Gerard Demaiter, left, ties tobacco with Mary McElhone and Irene Gubesch at the 2025 Langton Fair. Demaiter, now 94, learned to tie tobacco when he was 14-15 years old. 
Gerard Demaiter, left, ties tobacco with Mary McElhone and Irene Gubesch at the 2025 Langton Fair. Demaiter, now 94, learned to tie tobacco when he was 14-15 years old. 

Chris Abbott

Editor


Gerard Demaiter, 94, had a lot of tobacco experience under his belt going into the 135th Langton Fair tobacco tying competition.

“We tied by hand,” said Demaiter, who started tying tobacco when he was 14-15 years old.

“Then I got too old to tie and went to the field,” he joked. “Actually, I wasn’t too old, but… by then my sisters were old enough to tie.”

In the late 1940s, it meant priming on foot. He was a tobacco grower when priming machines – carrying seated primers - were later introduced.

And he had no experience with today’s automatic harvesters.

“It certainly is different,” he laughed. “I’ve seen them work, but I never had one. I quit growing tobacco before they came out.

“We had to walk with the horse and sleigh behind it to fill it. They called it the boat. Five primers to do a kiln. That was 1,250 sticks and there were two tyers for the 1,250 sticks.”

In Demaiter’s priming days, horses often pulled the boats back to the kiln. Years later, a ‘boat driver’ drove a tractor or pickup truck taking the freshly-picked tobacco to the kilns.

“It depends how far it was. If it was a long ways off, most farmers had one of those 8N Ford tractors at that time (1947-52). If it was close to the kiln, the horses pulled them in. There wasn’t much waiting between… usually it came from the fields as fast as you could tie it.

“They would pile the sticks up, then they hung them later.

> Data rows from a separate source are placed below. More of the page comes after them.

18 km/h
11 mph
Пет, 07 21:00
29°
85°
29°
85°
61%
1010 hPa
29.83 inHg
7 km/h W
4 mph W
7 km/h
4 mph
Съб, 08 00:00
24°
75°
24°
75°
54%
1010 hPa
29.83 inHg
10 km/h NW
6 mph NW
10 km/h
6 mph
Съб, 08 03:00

There was a big pile there, then the primers, when they got done, they would come out of the field and they hung all the sticks.”

Full-time kiln hangers came with the automatic tying machines and elevators in the 1960s.

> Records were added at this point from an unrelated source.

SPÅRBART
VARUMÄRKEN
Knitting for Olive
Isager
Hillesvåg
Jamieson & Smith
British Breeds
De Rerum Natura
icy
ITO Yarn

Demaiter, who eventually owned a tobacco farm just outside Langton on Hwy 59, stayed in the tobacco business until retiring, and he remembers it being a tight-knit group of farmers.

“They were all in the same business,” he nodded. “I would say 95 per cent of the people who grew tobacco all came from Europe. Mostly Belgium in this area – I know them all. And the Hungarians, and the Polish, and other nationalities too.

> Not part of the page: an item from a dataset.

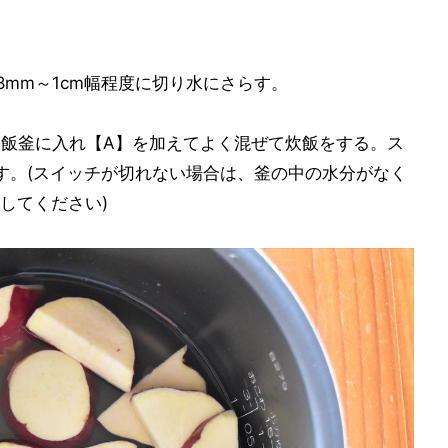
mm～1cm幅程度に切り水にさらす。
炊飯釜に入れ【A】を加えてよく混ぜて炊飯をする。ス
す。(スイッチが切れない場合は、釜の中の水分がなく
してください)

“The reason they sort of grouped together is they spoke the same language. None of them spoke English when they came here, including me. I was seven years old in 1939 and I could not speak a word of English, not one word. My family came over (from West Flanders, Belgium) and started straight into tobacco.

***

This year at the Langton Fair, Demaiter and teammates Irene Gubesch and Mary McElhone finished third in the hand tying competition, which was won by Mary DeCloet, Agnes MacLeod and Godelieve Townsend in a tight race.

“Hand tying is an art,” Demaiter nodded. “And it was hard on the wrists. Most people, the first few days, they would have a hard time doing it. After a few days, your wrists didn’t bother you anymore. It was just the first day, if you tied the whole day.”